Extract every line below that contains the word "sind".

[Extracted entries]

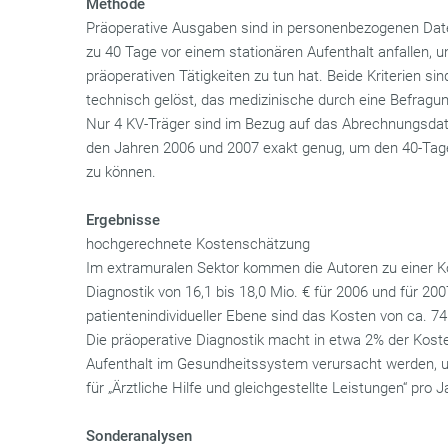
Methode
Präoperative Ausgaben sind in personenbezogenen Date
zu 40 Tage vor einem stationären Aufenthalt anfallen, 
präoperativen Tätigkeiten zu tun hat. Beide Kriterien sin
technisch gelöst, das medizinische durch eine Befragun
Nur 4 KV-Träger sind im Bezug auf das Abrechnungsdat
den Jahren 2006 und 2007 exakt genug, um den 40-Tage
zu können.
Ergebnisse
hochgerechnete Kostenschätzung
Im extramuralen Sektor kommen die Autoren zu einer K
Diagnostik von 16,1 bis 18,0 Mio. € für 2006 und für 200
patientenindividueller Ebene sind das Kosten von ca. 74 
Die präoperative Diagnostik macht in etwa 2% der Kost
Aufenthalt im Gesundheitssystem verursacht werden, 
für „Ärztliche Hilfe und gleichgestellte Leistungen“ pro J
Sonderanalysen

[/Extracted entries]
[Extracted entries]

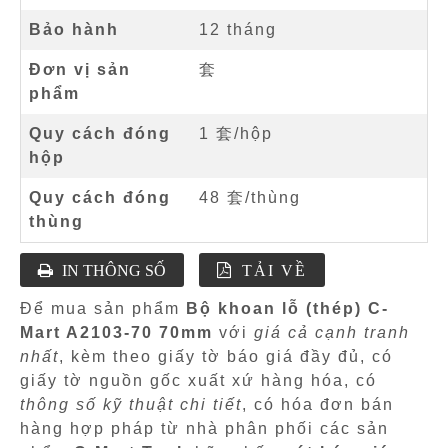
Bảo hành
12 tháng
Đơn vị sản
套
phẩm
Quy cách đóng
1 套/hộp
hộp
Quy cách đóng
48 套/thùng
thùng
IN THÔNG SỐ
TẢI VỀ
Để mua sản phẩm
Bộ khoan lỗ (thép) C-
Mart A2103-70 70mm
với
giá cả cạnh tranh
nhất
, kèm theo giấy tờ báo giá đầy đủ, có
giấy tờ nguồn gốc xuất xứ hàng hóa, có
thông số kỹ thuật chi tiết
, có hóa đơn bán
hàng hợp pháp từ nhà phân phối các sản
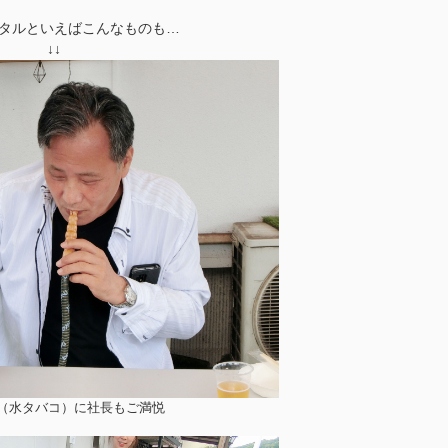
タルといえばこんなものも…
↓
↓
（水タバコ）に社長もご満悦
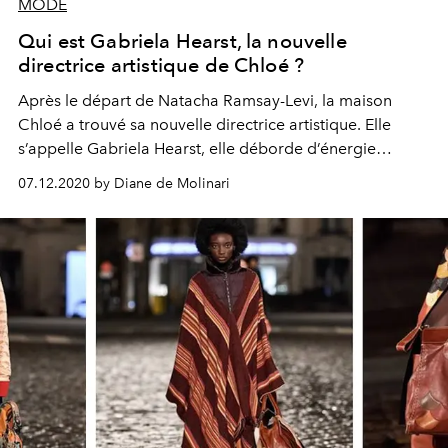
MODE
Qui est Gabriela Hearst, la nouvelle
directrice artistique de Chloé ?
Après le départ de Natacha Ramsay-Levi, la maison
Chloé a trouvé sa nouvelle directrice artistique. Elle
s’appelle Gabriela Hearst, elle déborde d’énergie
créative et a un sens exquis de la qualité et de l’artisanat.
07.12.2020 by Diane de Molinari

[/Extracted entries]

• [Your solution]
Präoperative Ausgaben sind in personenbezogenen Date
Nur 4 KV-Träger sind im Bezug auf das Abrechnungsdat
patientenindividueller Ebene sind das Kosten von ca. 74 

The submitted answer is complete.